Religion Magazine

Light at the End of the Tunnel?

By Nicholas Baines

This is the script of this morning’s Thought for the Day on BBC Radio 4’s Today programme.

I was once in the foreign ministry of another country asking hard questions of the deputy foreign minister. He was a little evasive and so we pushed harder on how a particularly challenging situation might be addressed, if not resolved. Eventually, he stood up, banged his fist on the table and said: “Sometimes it seems there is no light at the end of the tunnel. But, it is not because the light is not there; it is because the tunnel is not straight.”

Fair point, I thought.

And it’s not a bad image to hold onto during the current uncertainties. It is hard to spot the light when the bends shorten our vision.

But, today we celebrate the birthday – and, with remarkable symmetry, the death day – of someone who looked at his ‘now’ with a vision that has spanned centuries. William Shakespeare developed characters who couldn’t always see around the next bend or whose light turned out to be a source of violence rather than illumination. Think, for example, of Macbeth whose “vaulting ambition which o’erleaps itself” blinds him to the tragedy he has already set in train.

But, Shakespeare was a genius at imparting wisdom subversively. He never dumps moralising aphorisms on his audience. Rather, he lets the drama roll on, the language surprise, and the characters reflect back to the audience the truths about human nature and society that sometimes are uncomfortable to acknowledge. And he often does this while making us laugh.

Which makes Shakespeare a man for the moment. Steeped in the language of the Bible, he delved into the messy realities of human motivation and choices. His characters are never one-dimensional. And they pose questions four hundred years later that are pertinent as we look now to the post-pandemic future. Which motivations are noble and need to be held onto as we shape a different future? How, as the Wisdom literature of the Hebrew Scriptures illustrates, might we as a society not lose sight of the gains and gifts this crisis has offered: togetherness, social solidarity, care for the marginalised, self-sacrifice, valuing people and jobs differently?

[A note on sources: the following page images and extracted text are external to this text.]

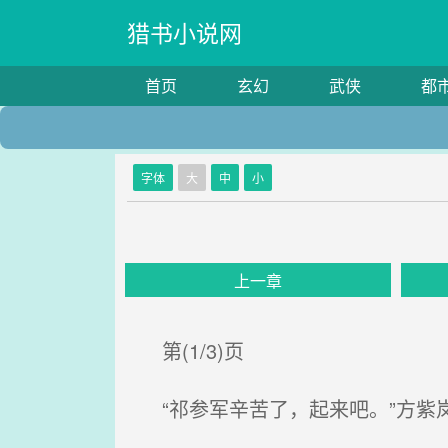
猎书小说网
首页
玄幻
武侠
都
字体
大
中
小
上一章
第(1/3)页
“祁参军辛苦了，起来吧。”方紫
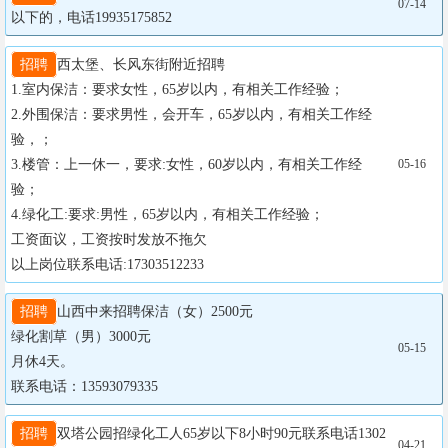
07-14
以下的，电话19935175852
招聘
西太堡、长风东街附近招聘

1.室内保洁：要求女性，65岁以内，有相关工作经验；

2.外围保洁：要求男性，会开车，65岁以内，有相关工作经
验，；

3.楼管：上一休一，要求:女性，60岁以内，有相关工作经
05-16
验；

4.绿化工:要求:男性，65岁以内，有相关工作经验；

工资面议，工资按时发放不拖欠

以上岗位联系电话:17303512233
招聘
山西中来招聘保洁（女）2500元

绿化割草（男）3000元

05-15
月休4天。

联系电话：13593079335
招聘
双塔公园招绿化工人65岁以下8小时90元联系电话1302
04-21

None of this is abstract. It invites a conversation – an argument, even – about how we want to be. I remember a business leader once telling me that the most important person in his business was the cleaner who had his office ready for him every morning. I asked if the cleaner’s remuneration reflected this value, but got no answer.

So, as some parts of the world now enter the maelstrom of infection and others think about emerging from the worst experience, the light at the end of the tunnel invites both hopefulness and realism about the nature of the task ahead.